State police confirmed the death of the murderer of three gay men as a suicide after he was found unresponsive in his cell at a state-corrections facility in Frackville June 15.
Trooper David Beohm, a state police spokesperson, confirmed the suicide of Arnold Mulholland to PGN following an investigation.
“The death was ruled a suicide. We investigate all our incidents thoroughly. In doing so, we are assured that we have the right conclusion,” Beohm said. He declined to disclose how Mulholland killed himself.
Mulholland was serving three consecutive life sentences at SCI Mahanoy State Correctional Institution. He pled guilty to first-degree murder in 1990 in the killings of Tracy Griffin, Alexander Munchweiler and David Johnson.
Mulholland claimed he killed his first victim, Griffin, because Griffin raped his then-girlfriend. The girlfriend denied any rape in her statement to police, telling them instead that Mulholland killed Griffin.
PGN reported in May 1989 that Mulholland was arrested the same month as a suspect in Griffin’s murder. He was subsequently charged with murder, robbery, theft, receiving stolen property and possession of instruments of crime. He then was suspected of being connected to the murders of the two other men.
Mulholland’s girlfriend testified against him during a preliminary hearing in 1989. A police investigation revealed that Mulholland was known to frequent a popular male-hustler hangout. The girlfriend said he promised gay men sex for $20 and that, after being invited into their homes, he would rob and kill them. In his statement to police in 1989, Mulholland described gays as “sick.”

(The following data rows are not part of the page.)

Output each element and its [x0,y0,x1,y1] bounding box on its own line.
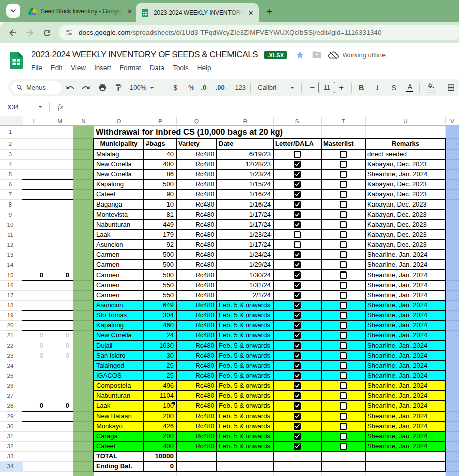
cell-L23[interactable]: 0 [24,351,43,360]
cell-remarks-6[interactable]: Kabayan, Dec. 2023 [367,180,443,189]
cell-remarks-20[interactable]: Shearline, Jan. 2024 [367,321,443,330]
header-remarks[interactable]: Remarks [365,139,445,149]
cell-bags-28[interactable]: 100 [146,401,174,411]
column-header-L[interactable]: L [23,118,47,125]
checkbox-T6[interactable] [340,181,347,188]
cell-date-3[interactable]: 6/19/23 [219,150,271,159]
row-header-16[interactable]: 16 [0,282,20,289]
checkbox-S5[interactable] [294,171,301,178]
move-folder-icon[interactable] [312,50,322,60]
checkbox-S25[interactable] [294,372,301,379]
checkbox-T30[interactable] [340,423,347,430]
undo-button[interactable] [64,81,77,94]
checkbox-S26[interactable] [294,382,301,389]
cell-date-13[interactable]: 1/24/24 [219,250,271,259]
cell-variety-23[interactable]: Rc480 [178,351,214,360]
checkbox-T22[interactable] [340,342,347,349]
decrease-decimal-button[interactable]: .0← [199,84,213,91]
number-format-button[interactable]: 123 [234,84,247,91]
row-header-17[interactable]: 17 [0,292,20,299]
cell-remarks-7[interactable]: Kabayan, Dec. 2023 [367,190,443,199]
cell-variety-8[interactable]: Rc480 [178,200,214,209]
checkbox-S21[interactable] [294,332,301,339]
cell-L22[interactable]: 0 [24,341,43,350]
format-percent-button[interactable]: % [185,84,197,92]
cell-variety-26[interactable]: Rc480 [178,381,214,390]
cell-municipality-32[interactable]: Cateel [96,442,142,451]
checkbox-T15[interactable] [340,271,347,279]
cell-variety-3[interactable]: Rc480 [178,150,214,159]
decrease-font-size-button[interactable]: − [307,83,318,93]
checkbox-S20[interactable] [294,322,301,329]
checkbox-T28[interactable] [340,402,347,410]
checkbox-S31[interactable] [294,433,301,440]
reload-button[interactable] [38,24,55,41]
cell-variety-24[interactable]: Rc480 [178,361,214,370]
cell-municipality-12[interactable]: Asuncion [96,240,142,249]
column-header-M[interactable]: M [47,118,73,125]
cell-date-10[interactable]: 1/17/24 [219,220,271,229]
cell-total-label[interactable]: TOTAL [96,452,142,461]
cell-remarks-13[interactable]: Shearline, Jan. 2024 [367,250,443,259]
checkbox-T4[interactable] [340,161,347,168]
cell-total-value[interactable]: 10000 [146,452,174,461]
cell-remarks-4[interactable]: Kabayan, Dec. 2023 [367,160,443,169]
checkbox-S6[interactable] [294,181,301,188]
cell-date-18[interactable]: Feb. 5 & onwards [219,301,271,310]
close-tab-icon[interactable]: ✕ [247,9,255,17]
checkbox-S17[interactable] [294,292,301,299]
cell-municipality-22[interactable]: Dujali [96,341,142,350]
menu-edit[interactable]: Edit [51,62,62,74]
cell-remarks-24[interactable]: Shearline, Jan. 2024 [367,361,443,370]
checkbox-T17[interactable] [340,292,347,299]
row-header-27[interactable]: 27 [0,392,20,399]
url-bar[interactable]: docs.google.com/spreadsheets/d/1Ud3-TFqd… [59,25,459,40]
row-header-34[interactable]: 34 [0,463,20,470]
cell-bags-23[interactable]: 30 [146,351,174,360]
cell-bags-7[interactable]: 90 [146,190,174,199]
cell-municipality-20[interactable]: Kapalong [96,321,142,330]
new-tab-button[interactable]: + [263,5,276,18]
cell-date-8[interactable]: 1/16/24 [219,200,271,209]
cell-variety-20[interactable]: Rc480 [178,321,214,330]
cell-variety-22[interactable]: Rc480 [178,341,214,350]
close-tab-icon[interactable]: ✕ [126,7,134,15]
row-header-21[interactable]: 21 [0,332,20,339]
column-header-U[interactable]: U [365,118,445,125]
cell-bags-26[interactable]: 496 [146,381,174,390]
checkbox-T3[interactable] [340,151,347,158]
redo-button[interactable] [79,81,92,94]
table-title[interactable]: Withdrawal for inbred CS (10,000 bags at… [96,126,398,138]
cell-variety-21[interactable]: Rc480 [178,331,214,340]
checkbox-T13[interactable] [340,251,347,258]
checkbox-S22[interactable] [294,342,301,349]
cell-variety-25[interactable]: Rc480 [178,371,214,380]
cell-municipality-15[interactable]: Carmen [96,270,142,280]
row-header-31[interactable]: 31 [0,433,20,440]
checkbox-T32[interactable] [340,443,347,450]
cell-variety-6[interactable]: Rc480 [178,180,214,189]
cell-date-22[interactable]: Feb. 5 & onwards [219,341,271,350]
borders-button[interactable] [444,81,457,94]
cell-date-30[interactable]: Feb. 5 & onwards [219,422,271,431]
checkbox-S15[interactable] [294,271,301,279]
cell-bags-13[interactable]: 500 [146,250,174,259]
name-box[interactable]: X34 [0,103,42,111]
cell-bags-29[interactable]: 200 [146,412,174,421]
header-municipality[interactable]: Municipality [94,139,144,149]
cell-variety-4[interactable]: Rc480 [178,160,214,169]
cloud-offline-icon[interactable] [328,50,339,60]
row-header-9[interactable]: 9 [0,211,20,218]
tab-seed-stock-inventory[interactable]: Seed Stock Inventory - Google D ✕ [23,0,137,22]
checkbox-S9[interactable] [294,211,301,218]
row-header-22[interactable]: 22 [0,342,20,349]
cell-remarks-14[interactable]: Shearline, Jan. 2024 [367,260,443,269]
back-button[interactable] [4,24,21,41]
cell-bags-8[interactable]: 10 [146,200,174,209]
cell-date-26[interactable]: Feb. 5 & onwards [219,381,271,390]
menu-file[interactable]: File [31,62,42,74]
cell-date-32[interactable]: Feb. 5 & onwards [219,442,271,451]
checkbox-S10[interactable] [294,221,301,228]
cell-variety-16[interactable]: Rc480 [178,281,214,290]
cell-variety-11[interactable]: Rc480 [178,230,214,239]
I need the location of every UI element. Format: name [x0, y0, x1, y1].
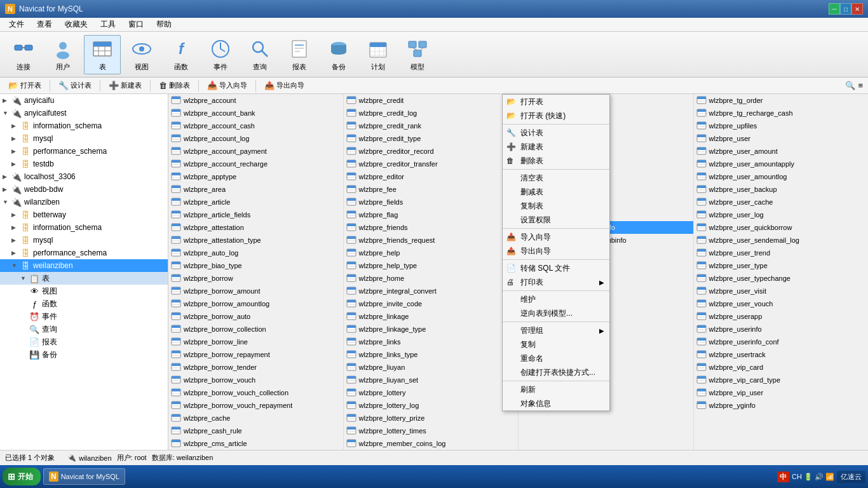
- menu-help[interactable]: 帮助: [150, 18, 178, 31]
- table-row[interactable]: wlzbpre_attestation_type: [168, 234, 343, 247]
- table-row[interactable]: wlzbpre_user_type: [694, 259, 869, 272]
- toolbar-schedule[interactable]: 计划: [360, 35, 397, 74]
- table-row[interactable]: wlzbpre_integral_convert: [344, 285, 519, 297]
- table-row[interactable]: wlzbpre_biao_type: [168, 259, 343, 272]
- table-row[interactable]: wlzbpre_user_quickborrow: [694, 221, 869, 234]
- sidebar-item-events[interactable]: ⏰ 事件: [0, 310, 168, 323]
- toolbar-view[interactable]: 视图: [123, 35, 160, 74]
- table-row[interactable]: wlzbpre_links_type: [344, 348, 519, 361]
- tb2-import[interactable]: 📥 导入向导: [201, 79, 253, 92]
- toolbar-backup[interactable]: 备份: [320, 35, 357, 74]
- table-row[interactable]: wlzbpre_flag: [344, 208, 519, 221]
- table-row[interactable]: wlzbpre_user_trend: [694, 247, 869, 259]
- sidebar-item-webdb[interactable]: ▶ 🔌 webdb-bdw: [0, 183, 168, 196]
- table-row[interactable]: wlzbpre_credit_log: [344, 107, 519, 119]
- table-row[interactable]: wlzbpre_user_visit: [694, 285, 869, 297]
- table-row[interactable]: wlzbpre_lottery_times: [344, 424, 519, 437]
- table-row[interactable]: wlzbpre_creditor_transfer: [344, 158, 519, 170]
- ctx-open-table[interactable]: 📂 打开表: [503, 95, 609, 109]
- table-row[interactable]: wlzbpre_account: [168, 94, 343, 107]
- table-row[interactable]: wlzbpre_borrow_line: [168, 336, 343, 348]
- table-row[interactable]: wlzbpre_user_typechange: [694, 272, 869, 285]
- table-row[interactable]: wlzbpre_credit_type: [344, 132, 519, 145]
- menu-file[interactable]: 文件: [3, 18, 31, 31]
- table-row[interactable]: wlzbpre_invite_code: [344, 297, 519, 310]
- ctx-reduce[interactable]: 删减表: [503, 185, 609, 199]
- menu-favorites[interactable]: 收藏夹: [58, 18, 94, 31]
- table-row[interactable]: wlzbpre_vip_card: [694, 361, 869, 374]
- table-row[interactable]: wlzbpre_borrow_vouch_repayment: [168, 399, 343, 412]
- menu-window[interactable]: 窗口: [122, 18, 150, 31]
- ctx-perms[interactable]: 设置权限: [503, 213, 609, 227]
- table-row[interactable]: wlzbpre_userinfo: [694, 323, 869, 336]
- table-row[interactable]: wlzbpre_borrow_collection: [168, 323, 343, 336]
- ctx-reverse-model[interactable]: 逆向表到模型...: [503, 306, 609, 320]
- sidebar-item-functions[interactable]: ƒ 函数: [0, 297, 168, 310]
- tb2-new[interactable]: ➕ 新建表: [103, 79, 147, 92]
- sidebar-item-reports[interactable]: 📄 报表: [0, 336, 168, 348]
- sidebar-item-views[interactable]: 👁 视图: [0, 285, 168, 297]
- table-row[interactable]: wlzbpre_user_amount: [694, 145, 869, 158]
- table-row[interactable]: wlzbpre_upfiles: [694, 119, 869, 132]
- table-row[interactable]: wlzbpre_account_cash: [168, 119, 343, 132]
- sidebar-item-betterway[interactable]: ▶ 🗄 betterway: [0, 208, 168, 221]
- table-row[interactable]: wlzbpre_borrow_amount: [168, 285, 343, 297]
- tb2-design[interactable]: 🔧 设计表: [53, 79, 97, 92]
- ctx-new[interactable]: ➕ 新建表: [503, 140, 609, 154]
- tb2-delete[interactable]: 🗑 删除表: [153, 79, 196, 92]
- table-row[interactable]: wlzbpre_linkage_type: [344, 323, 519, 336]
- tb2-export[interactable]: 📤 导出向导: [259, 79, 310, 92]
- table-row[interactable]: wlzbpre_liuyan: [344, 361, 519, 374]
- table-row[interactable]: wlzbpre_cash_rule: [168, 424, 343, 437]
- toolbar-query[interactable]: 查询: [241, 35, 278, 74]
- ctx-create-shortcut[interactable]: 创建打开表快捷方式...: [503, 365, 609, 379]
- table-row[interactable]: wlzbpre_user_backup: [694, 183, 869, 196]
- sidebar-item-tables[interactable]: ▼ 📋 表: [0, 272, 168, 285]
- table-row[interactable]: wlzbpre_vip_user: [694, 386, 869, 399]
- table-row[interactable]: wlzbpre_tg_order: [694, 94, 869, 107]
- table-row[interactable]: wlzbpre_user: [694, 132, 869, 145]
- minimize-button[interactable]: ─: [829, 3, 840, 15]
- table-row[interactable]: wlzbpre_auto_log: [168, 247, 343, 259]
- table-row[interactable]: wlzbpre_borrow_vouch: [168, 374, 343, 386]
- ctx-convert-sql[interactable]: 📄 转储 SQL 文件: [503, 261, 609, 275]
- table-row[interactable]: wlzbpre_account_bank: [168, 107, 343, 119]
- table-row[interactable]: wlzbpre_vip_card_type: [694, 374, 869, 386]
- sidebar-item-mysql[interactable]: ▶ 🗄 mysql: [0, 132, 168, 145]
- toolbar-report[interactable]: 报表: [281, 35, 318, 74]
- table-row[interactable]: wlzbpre_help: [344, 247, 519, 259]
- table-row[interactable]: wlzbpre_lottery_prize: [344, 412, 519, 424]
- ctx-copy2[interactable]: 复制: [503, 337, 609, 351]
- table-row[interactable]: wlzbpre_account_recharge: [168, 158, 343, 170]
- sidebar-item-queries[interactable]: 🔍 查询: [0, 323, 168, 336]
- ctx-print[interactable]: 🖨 打印表 ▶: [503, 275, 609, 289]
- ctx-clear[interactable]: 清空表: [503, 171, 609, 185]
- table-row[interactable]: wlzbpre_user_vouch: [694, 297, 869, 310]
- toolbar-model[interactable]: 模型: [399, 35, 436, 74]
- table-row[interactable]: wlzbpre_account_payment: [168, 145, 343, 158]
- table-row[interactable]: wlzbpre_home: [344, 272, 519, 285]
- table-row[interactable]: wlzbpre_cache: [168, 412, 343, 424]
- tb2-open[interactable]: 📂 打开表: [3, 79, 47, 92]
- table-row[interactable]: wlzbpre_usertrack: [694, 348, 869, 361]
- sidebar-item-anyicaifu[interactable]: ▶ 🔌 anyicaifu: [0, 94, 168, 107]
- menu-view[interactable]: 查看: [31, 18, 58, 31]
- sidebar-item-testdb[interactable]: ▶ 🗄 testdb: [0, 158, 168, 170]
- sidebar-item-anyicaifutest[interactable]: ▼ 🔌 anyicaifutest: [0, 107, 168, 119]
- sidebar-item-information-schema[interactable]: ▶ 🗄 information_schema: [0, 119, 168, 132]
- table-row[interactable]: wlzbpre_fee: [344, 183, 519, 196]
- ctx-export[interactable]: 📤 导出向导: [503, 244, 609, 258]
- ctx-maintain[interactable]: 维护: [503, 292, 609, 306]
- table-row[interactable]: wlzbpre_article_fields: [168, 208, 343, 221]
- ctx-obj-info[interactable]: 对象信息: [503, 396, 609, 410]
- table-row[interactable]: wlzbpre_article: [168, 196, 343, 208]
- table-row[interactable]: wlzbpre_credit: [344, 94, 519, 107]
- ctx-rename[interactable]: 重命名: [503, 351, 609, 365]
- toolbar-connect[interactable]: 连接: [5, 35, 42, 74]
- sidebar-item-weilanziben[interactable]: ▼ 🗄 weilanziben: [0, 259, 168, 272]
- ctx-delete[interactable]: 🗑 删除表: [503, 154, 609, 168]
- table-row[interactable]: wlzbpre_userapp: [694, 310, 869, 323]
- table-row[interactable]: wlzbpre_borrow_amountlog: [168, 297, 343, 310]
- maximize-button[interactable]: □: [840, 3, 851, 15]
- table-row[interactable]: wlzbpre_apptype: [168, 170, 343, 183]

Mulholland was charged in June 1989 with murdering Munchweiler and Johnson. Officer Nanette Kober described Munchweiler’s home to PGN after responding to the paramedic’s call when his body was found:
“The apartment was completely disheveled. There was blood all over the floor and a body of a white male lying face up with a pair of scissors protruding from his chest.”
PGN reported in 1990 that the guilty plea was the result of negations between then-Assistant District Attorney Barber Christie and Perry De Marco, Mulholland’s attorney. Mulholland was subsequently handed three life sentences without the possibility of parole.
“We decided not to risk the death penalty and decided to negotiate a plea for life,” De Marco told PGN when Mulholland was sentenced.
Griffin, Munchweiler and Johnson were among eight gay men who were murdered in Philadelphia in the spring and summer of 1989.